The ALL ARTS broadcast channel and streaming app have plenty of arts-related shows and films to choose from, including original productions and archival content.
September is Classical Music Month, and to celebrate, we’re highlighting some of the classical music performances and films in our archive.
As always, you can watch the following list of features online or on the ALL ARTS app wherever you may stream.
In this concert, maestro Antonio Pappano conducts Rachmaninoff‘s popular Symphony No. 2 on Dresden’s orchestra, Sächsische Staatskapelle Dresden.

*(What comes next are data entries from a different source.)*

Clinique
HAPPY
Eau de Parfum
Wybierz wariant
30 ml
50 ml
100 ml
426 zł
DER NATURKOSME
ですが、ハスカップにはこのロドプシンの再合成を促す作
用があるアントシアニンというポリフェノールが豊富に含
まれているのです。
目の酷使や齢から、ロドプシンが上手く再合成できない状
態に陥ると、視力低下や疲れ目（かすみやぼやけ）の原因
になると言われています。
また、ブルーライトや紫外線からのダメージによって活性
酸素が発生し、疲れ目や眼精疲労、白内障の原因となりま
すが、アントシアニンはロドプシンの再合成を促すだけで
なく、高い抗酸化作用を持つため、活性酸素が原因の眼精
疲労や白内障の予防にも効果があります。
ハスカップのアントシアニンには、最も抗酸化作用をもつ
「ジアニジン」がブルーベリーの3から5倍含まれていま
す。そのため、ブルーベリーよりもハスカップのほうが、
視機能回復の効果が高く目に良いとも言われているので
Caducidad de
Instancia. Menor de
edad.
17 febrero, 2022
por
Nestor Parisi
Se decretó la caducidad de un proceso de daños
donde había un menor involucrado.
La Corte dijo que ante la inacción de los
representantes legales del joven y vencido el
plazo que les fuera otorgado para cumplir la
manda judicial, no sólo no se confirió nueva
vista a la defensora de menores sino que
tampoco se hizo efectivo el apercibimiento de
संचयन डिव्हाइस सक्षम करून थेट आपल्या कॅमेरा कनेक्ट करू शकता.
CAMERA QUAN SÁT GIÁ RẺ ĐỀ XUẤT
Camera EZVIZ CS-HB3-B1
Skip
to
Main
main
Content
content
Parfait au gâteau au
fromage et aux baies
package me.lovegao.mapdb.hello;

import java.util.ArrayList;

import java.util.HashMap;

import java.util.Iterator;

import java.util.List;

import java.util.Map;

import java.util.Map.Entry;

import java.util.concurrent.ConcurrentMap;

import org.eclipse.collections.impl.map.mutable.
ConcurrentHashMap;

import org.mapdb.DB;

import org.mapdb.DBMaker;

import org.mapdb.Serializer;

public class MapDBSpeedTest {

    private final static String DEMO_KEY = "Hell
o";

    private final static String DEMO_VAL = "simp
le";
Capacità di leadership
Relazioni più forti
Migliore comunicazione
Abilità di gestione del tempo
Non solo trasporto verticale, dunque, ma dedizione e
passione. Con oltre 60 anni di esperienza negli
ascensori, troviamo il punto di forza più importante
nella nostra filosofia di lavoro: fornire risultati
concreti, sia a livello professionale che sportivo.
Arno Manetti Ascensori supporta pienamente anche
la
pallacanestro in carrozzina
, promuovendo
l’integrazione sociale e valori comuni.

After the critical failure of his first symphony, the success of his subsequent works boosted the young composer’s confidence.
Conductor Michael Sanderling leads the orchestra in Shostakovich’s Symphony No. 15 in A major, Op. 141. It’s the composer’s last symphony, and he quotes from other composers, like Rossini, Mahler and Wagner. These quotations blend with Shostakovich’s own creative compositions to create a semi-autobiographical symphony that alternates between eerie, humorous and existentially fraught.
Vivaldi’s “The Four Seasons” eclipsed his other work for centuries. This film seeks to answer why these four concertos have such enduring appeal.
This documentary is an ode to the violin’s beauty. When violinist Frank Peter Zimmermann must return a rented Stradivarius, he begins his search for a new violin. He turns to master violin maker Martin Schleske, and we watch the centuries-old craft of violin construction — from finding the right tree in the forest to the final tightening of the strings.
This documentary introduces us to the founder of the National Orchestra of Lille: conductor Jean Claude Casadesus. Witness an insider’s perspective as he leads rehearsals for performances of Mahler and Prokofiev.
This documentary by pianist-turned-filmmaker Ophra Yerushalmi invites musicians, singers and authors to describe the impact that composer Claude Debussy has on their art. The filmmaking itself parallels the impressionistic quality of Debussy’s work. Yerushalmi describes the prelude as a theme throughout the film, saying “preludes are about brevity and abstraction, about time itself.”